Chosen from an open submission of 125 proposals, Walter was selected for Hayward Touring’s fourth Curatorial Open exhibition with his proposal Shonky: The Aesthetics of Awkwardness, a group exhibition that will bring together international artists and architects to explore the nature of visual awkwardness. Shonky is a slang term meaning corrupt or bent, shoddy or unreliable, that stands here for the hand-made, deliberately clumsy and amateurish – against the slick production values of much contemporary art.
John Walter works across a diverse range of media including painting, video, installation and performance. Using his distinctive maximalist aesthetic, Walter creates artworks that seduce visitors into engaging with complex and often uncomfortable subjects through an exuberant use of colour, humour and social interaction – such as his recent Ambika P3 exhibition Alien Sex Club that aimed to educate audiences about HIV transmission through an immersive installation.
Walter studied at The Ruskin School of Drawing and Fine Art at The University of Oxford, The Slade School of Fine Art and recently completed a PhD in the Faculty of Architecture and The Built Environment at The University of Westminster. His work is also held by a number of public collections in the UK including The Walker Art Gallery in Liverpool and The Ashmolean Museum in Oxford.
Shonky will open at the MAC, Belfast on 20th October 2017 before touring to Dundee Contemporary Arts, the Bury Art Museum & Sculpture Centre and one further venue, to be confirmed.
John Walter said:
“Shonky will create a new discursive space for ideas around visual awkwardness, exploring the role that the hand plays in artworks made in a range of media, including video, painting and sculpture, and the importance of authorship in communicating with audiences about identity politics. The exhibition will draw together artists and architects whose work has not previously been exhibited together or discussed within the same context, to allow for new ways of thinking to emerge that privilege ‘shonkiness’ over other aesthetic forms that have dominated recent visual culture.”

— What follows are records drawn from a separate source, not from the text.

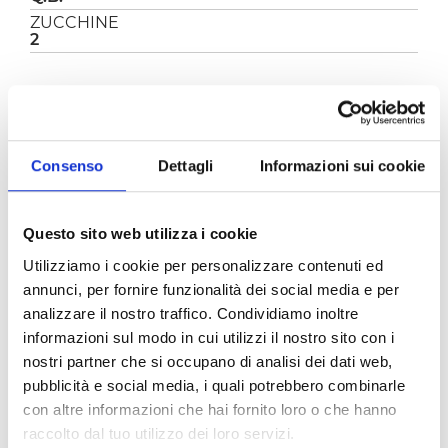
ZUCCHINE
2
PREPARAZIONE
Il Fricò di verdure è un ricco piatto a base di
Consenso
Dettagli
Informazioni sui cookie
pomodoro a cubetti, cipolle, melanzane,
peperoni e zucchine.
Mondare le verdure e tagliarle a listarelle. In
una padella con olio evo cucinare
Questo sito web utilizza i cookie
progressivamente le verdure una a una,
Utilizziamo i cookie per personalizzare contenuti ed
iniziando con i peperoni, passando poi alle
annunci, per fornire funzionalità dei social media e per
melanzane e, per ultime, le zucchine.
Mettere le verdure da parte in un vassoio.
analizzare il nostro traffico. Condividiamo inoltre
Una volta che tutte le verdure saranno cotte
informazioni sul modo in cui utilizzi il nostro sito con i
(facendo attenzione che siano croccanti),
nostri partner che si occupano di analisi dei dati web,
nella stessa padella indorare prima le cipolle e
pubblicità e social media, i quali potrebbero combinarle
poi aggiungere il
pomodoro a cubetti Pomì
,
con altre informazioni che hai fornito loro o che hanno
lasciando cuocere il fricò di verdure per 15
minuti.
raccolto dal tuo utilizzo dei loro servizi.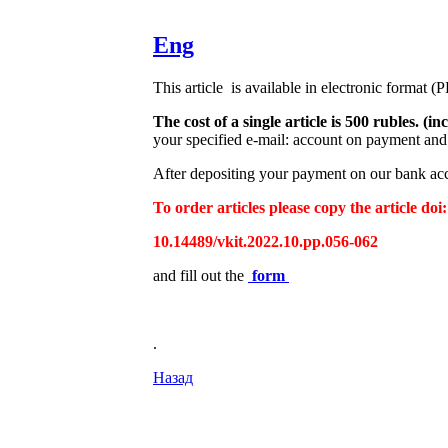
Eng
This article is available in electronic format (
The cost of a single article is 500 rubles. 
your specified e-mail: account on payment and 
After depositing your payment on our bank acco
To order articles please copy the article doi:
10.14489/vkit.2022.10.pp.056-062
and fill out the
form
.
Назад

Roger Malbert, Head of Hayward Touring said:
“The Curatorial Open has established itself as an important platform for new approaches to exhibition making. On each occasion we collaborate with different galleries whose curators share with us the selection process. We were all impressed by the high quality of the proposals this time: there were so many good ideas that deserve to be realised. John Walter’s stood out and was chosen unanimously because it combines an original – and eccentric – view of contemporary art with a wholehearted and imaginative commitment to engaging a new public. ‘Shonky’ is guaranteed to be stimulating and enjoyable.”
Further details on the exhibition will be announced in Spring 2017.